* [The records]:
# # # #

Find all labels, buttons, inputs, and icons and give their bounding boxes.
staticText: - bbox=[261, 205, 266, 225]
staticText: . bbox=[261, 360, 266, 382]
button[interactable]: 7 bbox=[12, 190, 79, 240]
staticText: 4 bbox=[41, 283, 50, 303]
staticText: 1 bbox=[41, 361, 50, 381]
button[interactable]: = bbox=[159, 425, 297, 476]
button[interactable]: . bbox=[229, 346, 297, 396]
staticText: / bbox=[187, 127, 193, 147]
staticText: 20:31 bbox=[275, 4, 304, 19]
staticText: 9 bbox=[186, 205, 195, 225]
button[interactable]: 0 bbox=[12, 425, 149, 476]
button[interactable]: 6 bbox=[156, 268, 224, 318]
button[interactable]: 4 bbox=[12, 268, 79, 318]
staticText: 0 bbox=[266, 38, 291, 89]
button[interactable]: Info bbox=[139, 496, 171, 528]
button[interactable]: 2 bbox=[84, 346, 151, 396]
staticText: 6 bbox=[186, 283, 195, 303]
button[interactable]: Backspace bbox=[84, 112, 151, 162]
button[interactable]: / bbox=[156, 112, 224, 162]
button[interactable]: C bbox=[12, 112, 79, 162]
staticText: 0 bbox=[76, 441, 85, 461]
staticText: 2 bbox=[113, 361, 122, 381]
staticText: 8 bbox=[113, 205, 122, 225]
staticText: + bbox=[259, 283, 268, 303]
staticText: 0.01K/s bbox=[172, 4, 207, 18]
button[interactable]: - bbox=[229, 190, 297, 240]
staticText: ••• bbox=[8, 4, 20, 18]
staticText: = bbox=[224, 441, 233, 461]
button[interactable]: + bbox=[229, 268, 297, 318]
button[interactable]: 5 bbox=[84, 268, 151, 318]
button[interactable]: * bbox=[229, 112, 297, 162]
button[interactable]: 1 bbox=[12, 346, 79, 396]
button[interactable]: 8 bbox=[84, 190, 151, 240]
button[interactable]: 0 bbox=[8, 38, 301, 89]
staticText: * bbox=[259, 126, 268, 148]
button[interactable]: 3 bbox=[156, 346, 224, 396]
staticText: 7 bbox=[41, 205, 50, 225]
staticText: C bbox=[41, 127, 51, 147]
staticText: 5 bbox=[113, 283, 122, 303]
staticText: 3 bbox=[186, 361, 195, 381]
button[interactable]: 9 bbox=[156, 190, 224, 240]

# # # #

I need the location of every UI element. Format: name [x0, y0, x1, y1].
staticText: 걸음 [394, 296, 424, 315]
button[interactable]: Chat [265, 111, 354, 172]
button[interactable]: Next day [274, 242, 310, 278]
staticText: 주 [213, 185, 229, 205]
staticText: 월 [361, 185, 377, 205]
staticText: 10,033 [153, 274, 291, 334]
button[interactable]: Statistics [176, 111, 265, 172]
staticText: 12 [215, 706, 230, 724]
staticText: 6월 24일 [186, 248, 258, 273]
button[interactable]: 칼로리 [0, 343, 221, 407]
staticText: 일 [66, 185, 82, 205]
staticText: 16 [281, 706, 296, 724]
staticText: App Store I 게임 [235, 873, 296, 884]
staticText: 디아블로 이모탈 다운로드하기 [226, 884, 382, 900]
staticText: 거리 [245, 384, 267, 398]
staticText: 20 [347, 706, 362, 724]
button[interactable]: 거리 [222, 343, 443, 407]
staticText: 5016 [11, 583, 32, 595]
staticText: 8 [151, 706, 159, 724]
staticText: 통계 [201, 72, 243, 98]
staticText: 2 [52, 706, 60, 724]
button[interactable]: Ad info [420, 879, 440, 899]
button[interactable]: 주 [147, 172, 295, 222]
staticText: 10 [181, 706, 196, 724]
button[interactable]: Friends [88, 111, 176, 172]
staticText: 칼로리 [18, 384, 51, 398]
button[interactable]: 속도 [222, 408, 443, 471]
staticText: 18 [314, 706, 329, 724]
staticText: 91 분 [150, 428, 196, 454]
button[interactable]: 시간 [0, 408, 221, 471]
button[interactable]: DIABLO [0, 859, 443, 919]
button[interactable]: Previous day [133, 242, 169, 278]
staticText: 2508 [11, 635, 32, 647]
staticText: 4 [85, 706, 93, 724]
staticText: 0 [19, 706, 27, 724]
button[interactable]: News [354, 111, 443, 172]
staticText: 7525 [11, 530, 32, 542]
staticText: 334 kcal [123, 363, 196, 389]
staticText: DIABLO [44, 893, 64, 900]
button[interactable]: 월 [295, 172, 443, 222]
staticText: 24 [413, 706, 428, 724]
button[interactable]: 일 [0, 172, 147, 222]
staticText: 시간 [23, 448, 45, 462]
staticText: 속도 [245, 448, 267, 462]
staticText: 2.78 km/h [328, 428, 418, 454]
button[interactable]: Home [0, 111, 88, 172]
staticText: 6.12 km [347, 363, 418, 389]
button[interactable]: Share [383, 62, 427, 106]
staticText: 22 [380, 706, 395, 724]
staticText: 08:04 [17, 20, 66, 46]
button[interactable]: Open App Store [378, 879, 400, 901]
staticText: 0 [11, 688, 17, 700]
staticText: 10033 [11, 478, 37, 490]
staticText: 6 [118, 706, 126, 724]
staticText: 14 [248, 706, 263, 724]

# # # #

* [Work to complete]:
Look over the records above and filter for each line with the word "DIABLO".

* [Solution below]:
button[interactable]: DIABLO [0, 859, 443, 919]
staticText: DIABLO [44, 893, 64, 900]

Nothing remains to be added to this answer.